The eye has it

Not just a vivid poster here. A vivid lesson in the impact of good cropping.

I was reading an article on the movie-poster art of Al Kallis for American International Pictures. AIP was, per Wikipedia"the first company to use focus groups, polling American teenagers about what they would like to see and using their responses to determine titles, stars, and story content. … a typical production involved creating a great title, getting an artist such as Albert Kallis who supervised all AIP artwork from 1955 to 1973 to create a dynamic, eye-catching poster, then raising the cash, and finally writing and casting the film.”


Kallis had the pedigree. Along with his previous work as a poster layout artist for the influential Saul Bass, Kallis was the son of Maurice Kallis, a famed movie poster artist himself.

 

Perusing the work of Kallis the younger, I have to assume that his posters were likely more effective at evoking terror and dread than the movies themselves. His artwork and compositions had a lurid pulp-magazine quality, with the requisite helpless women in skimpy outfits menaced by otherworldly beasts, aliens, or Lovecraftian horrors.
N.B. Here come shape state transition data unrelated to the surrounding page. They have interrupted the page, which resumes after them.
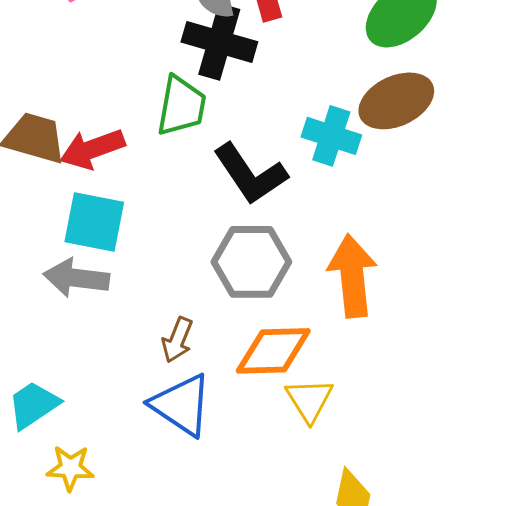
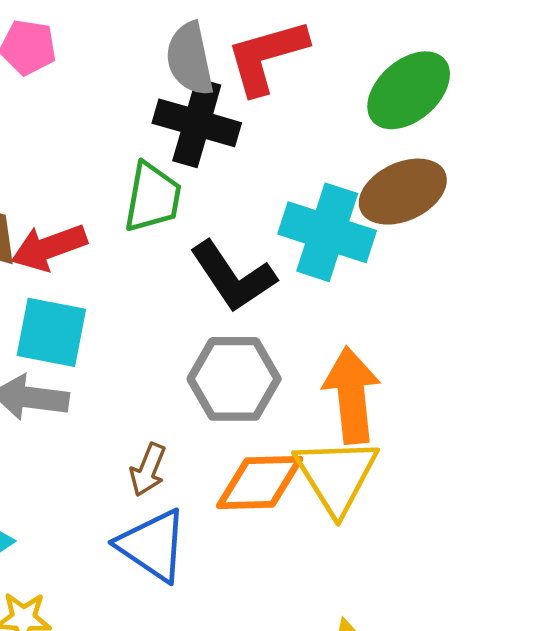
cyan cross: (331, 136) -> (327, 232), size x1.4
yellow triangle: (309, 400) -> (336, 476), moved, size x1.5

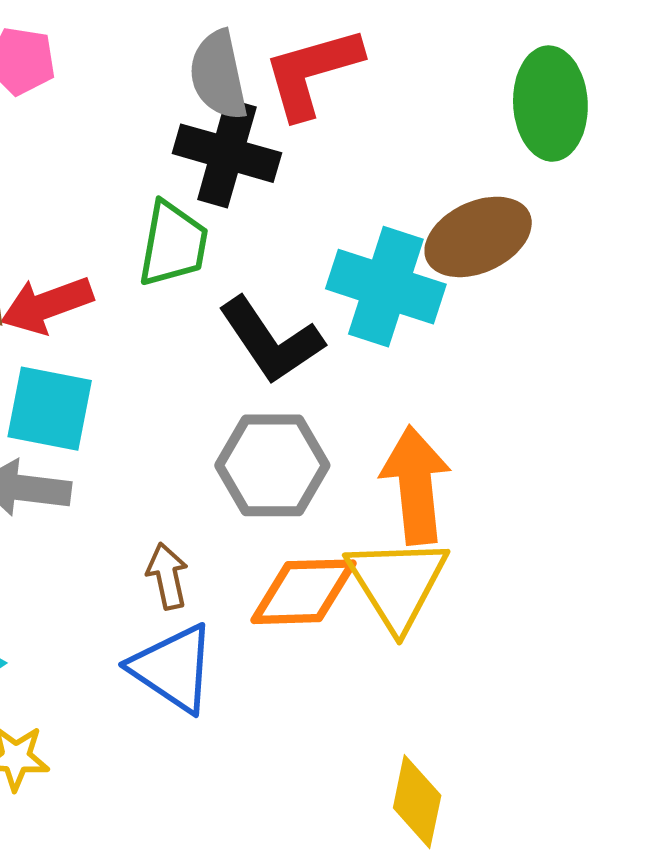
green ellipse: (409, 90) -> (550, 104), moved, turned -52
brown arrow: (148, 470) -> (167, 576), turned 146

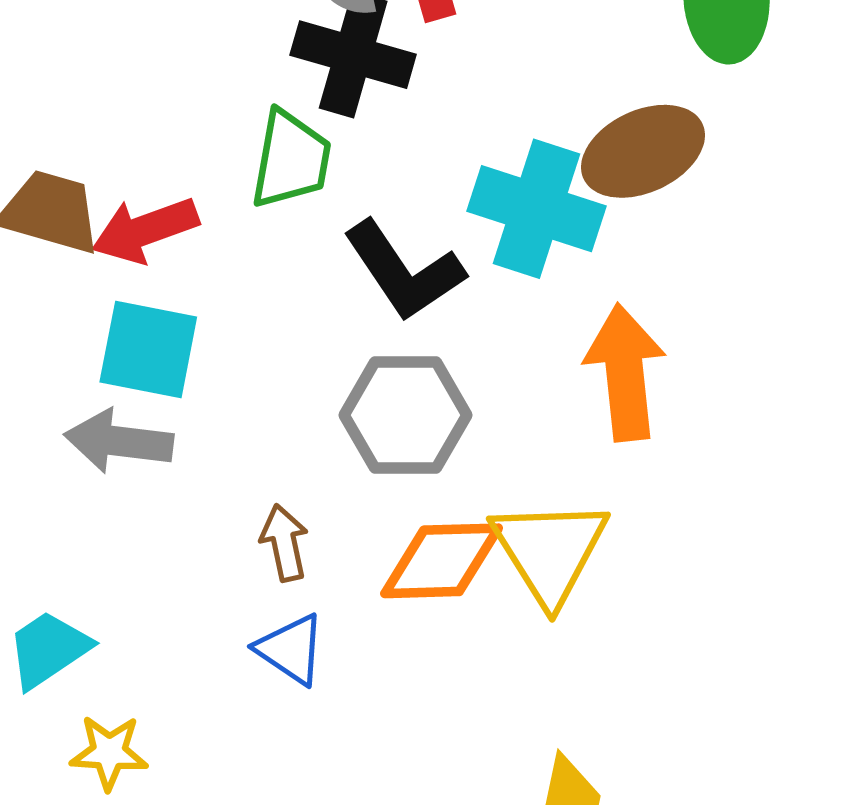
orange arrow: (416, 485) -> (625, 372), moved
blue triangle: (173, 668) -> (291, 649), size x0.7

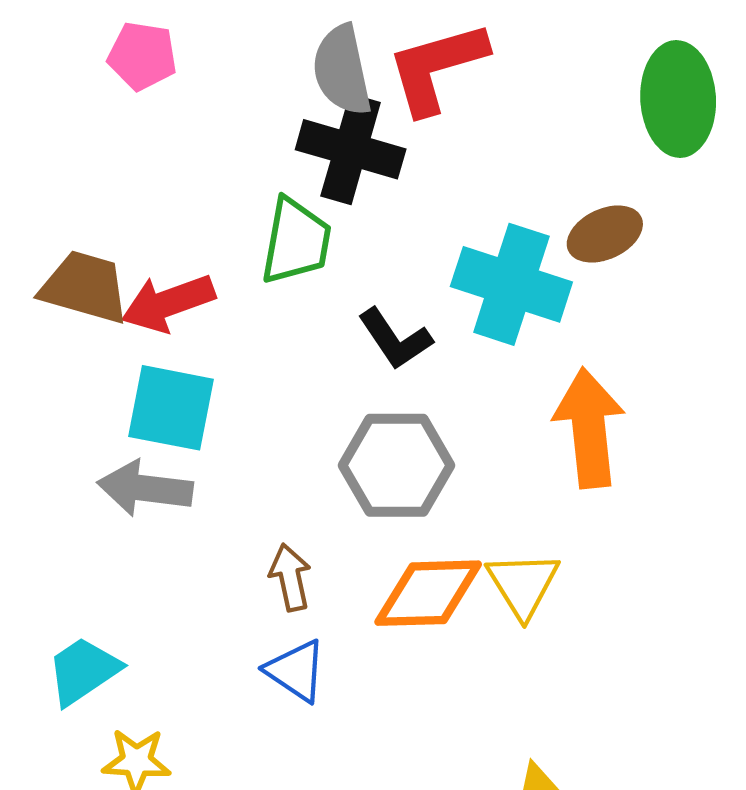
brown ellipse: (643, 151) -> (605, 234), size x0.7
black L-shape: (404, 271) -> (395, 339), size x0.7
yellow triangle: (550, 551) -> (523, 585), size x0.7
Still, most of his poster art just earned a shrug from me. But the one at the top of this post – for 1957’s Not of This Earth – I found oddly mesmerizing.

 

Not having seen the movie, I don’t know what that weird lump with the eyeball and tendrils is all about. What really caught my eye was the close-up of the woman filling nearly half the lobby card. (That’s either star Beverly Garland or a lookalike). Have you ever seen a better depiction of sheer terror? The eyes wide, the mouth in mid-scream, the hands desperately clawing at her own face. 

 

Kind of a masterpiece for the genre, I’d say. But wait – let’s see what that image looks like when cropped for the vertical rectangle of a movie poster.

Wow.

 

The impact of that face is now even greater, putting it right up in your own face. But most of all, her horrified left eye, framed by her splayed fingers, is now near the center of the poster – and, even more than in the lobby card, that eye is seemingly making contact with you. Yes, that green space slime is there, too – interestingly, the tightness of the crop forces the images closer together, making a parallel between their eyes – but there’s no question of what it is that’s drawing you in. 

 

Incidentally, they remade the picture in 1988 – but this time, the poster has none of the original’s eye-popping oomph, and no amount of cropping would save it.